There is a project macosxvirtualserialport on Google code that provides a graphical wrapper around some of the features of a utility called socat. I'd recommend taking a look at socat if you see potential in the pseudo-tty route. I believe you could use socat to link a pipe from a Python program to a pseudo-tty.
Most native Mac apps will be querying IOServiceMatching for a device with kIOSerialBSDRS232Type, and I doubt that a pseudo-tty will show up as an IOKit service.
In this case, unless you can find a project that has already implemented such a thing, you will need to implement a driver as described in this How to create virtual COM port thread. If you're going to the trouble of create a device driver, you would want to base it on IOKit because of that likely IOServiceMatching query. You can find the Apple16X50Serial project mentioned in that post at the top of Apple's open source code list (go to the main page and pick an older OS release if you want to target something pre-10.6).
If your app is most useful with realtime data (e.g. the RouteBuddy app mentioned in the Python mailinglist thread can log current positions) then you will want to fetch updates from your web sources (hopefully they support long-polling) and convert them to basic NMEA RMC sentences. You do not want to do this from inside your driver code. Instead, divide your work up into kernel-land and user-land pieces that can communicate, and put as little of the code as possible into the kernel part.
If you want to let apps both read and write to these web services, your best bet would probably be to simulate a Garmin device. Garmin has more-or-less documented their protocol in the IntfSpec.pdf file included with their Device Interface SDK. Again, you'd want to split as much as you could into user-space code.
I was unable to find a project or utility that implements the kernel side of an IOKit-based virtual serial interface, but I'd be surprised if there wasn't one hiding somewhere out there. Unfortunately, most of the answers I found to that question were like this, with the developer being told to get busy writing a kext.

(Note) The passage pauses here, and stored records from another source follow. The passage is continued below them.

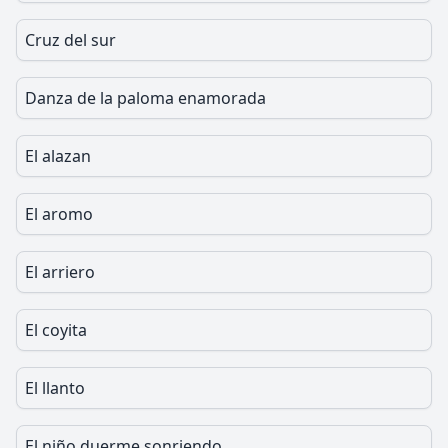
Cruz del sur
Danza de la paloma enamorada
El alazan
El aromo
El arriero
El coyita
El llanto
El niño duerme sonriendo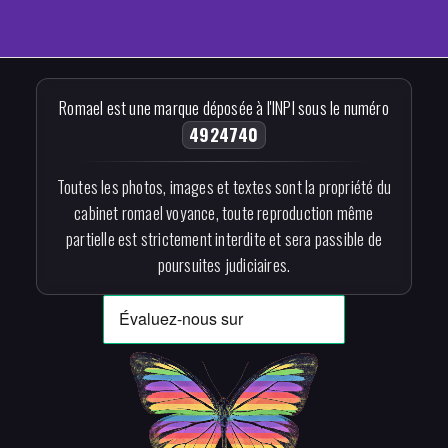
Romael est une marque déposée à l'INPI sous le numéro
4924740
Toutes les photos, images et textes sont la propriété du
cabinet romael voyance, toute reproduction même
partielle est strictement interdite et sera passible de
poursuites judiciaires.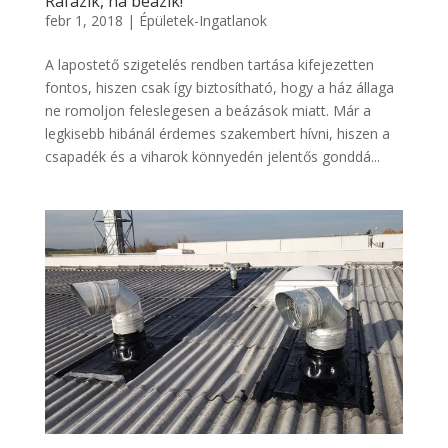
Ráfázik, ha beázik!
febr 1, 2018
|
Épületek-Ingatlanok
A lapostető szigetelés rendben tartása kifejezetten
fontos, hiszen csak így biztosítható, hogy a ház állaga
ne romoljon feleslegesen a beázások miatt. Már a
legkisebb hibánál érdemes szakembert hívni, hiszen a
csapadék és a viharok könnyedén jelentős gonddá...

I'm not exactly sure how to accomplish what you're asking, but I may be able to lend some insight as to how you might begin to get it done. So here goes:
A GPS device shows up to most systems as nothing more than a serial device -- a.k.a. a COM port if you're dealing with Windows, /dev/ttySx if you're in *nix. By definition, a serial port's specific duty is to stream data across a bus, one block at a time. So, it would then follow logically that if you want to emulate the presence of a GPS device, you should gather the data you're consuming and put it into a stream that somehow acts like an active serial port.
There are, however, some complications you might want to consider:
Most GPS devices don't just send out location data; there's also information on satellite locations, fix quality, bearing, and so on. Then again, nobody's made any rules saying you have to make all that data available. There's probably more to this, but I'll admit that I need to do more research in this area myself.

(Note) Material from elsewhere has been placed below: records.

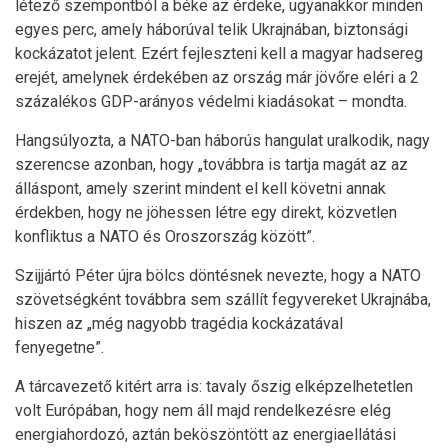
létező szempontból a béke az érdeke, ugyanakkor minden
egyes perc, amely háborúval telik Ukrajnában, biztonsági
kockázatot jelent. Ezért fejleszteni kell a magyar hadsereg
erejét, amelynek érdekében az ország már jövőre eléri a 2
százalékos GDP-arányos védelmi kiadásokat – mondta.
Hangsúlyozta, a NATO-ban háborús hangulat uralkodik, nagy
szerencse azonban, hogy „továbbra is tartja magát az az
álláspont, amely szerint mindent el kell követni annak
érdekben, hogy ne jöhessen létre egy direkt, közvetlen
konfliktus a NATO és Oroszország között”.
Szijjártó Péter újra bölcs döntésnek nevezte, hogy a NATO
szövetségként továbbra sem szállít fegyvereket Ukrajnába,
hiszen az „még nagyobb tragédia kockázatával
fenyegetne”.
A tárcavezető kitért arra is: tavaly őszig elképzelhetetlen
volt Európában, hogy nem áll majd rendelkezésre elég
energiahordozó, aztán beköszöntött az energiaellátási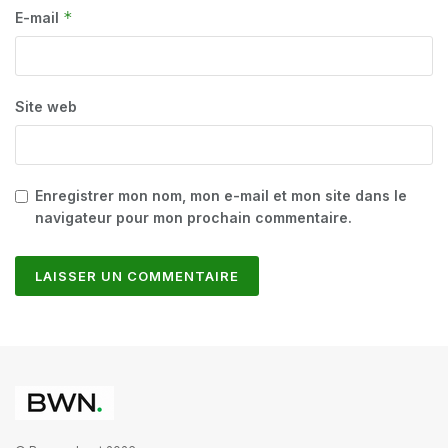
*
E-mail
Site web
Enregistrer mon nom, mon e-mail et mon site dans le
navigateur pour mon prochain commentaire.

I'm not sure how fast you can receive data when dealing with Google Latitude, etc., but any delays in receiving would definitely result in visible pauses in your "serial port"'s data stream. Again, this may not be as big a complication as it seems, because GPS devices are known to "burst" data across the bus anyway, but I'd definitely keep an eye on that. You want to make sure there's always a surplus of data coming across, not a shortage.
Along the way you'll also have to transform the coordinates you receive into valid GPS sentences, as well. You can find specifications for those, but I would definitely make friends with the NMEA standard -- even though it is a flawed standard, it's the one everyone seems to agree on anyway.
Hope this helped you, at least a little bit. Are there anymore details specific to your problem that you think could be useful in answering this question?
Take a look to Franson GPS Gate which allows you to connect to Google Earth among other things (like simulating GPS and so on). Is windows only though but I think you could get some useful ideas from it.
I haven't looked into it very much, but have you considered using Skyhook's SDK? It might provide you with some of what you are looking for. It's available for every major desktop and mobile OS.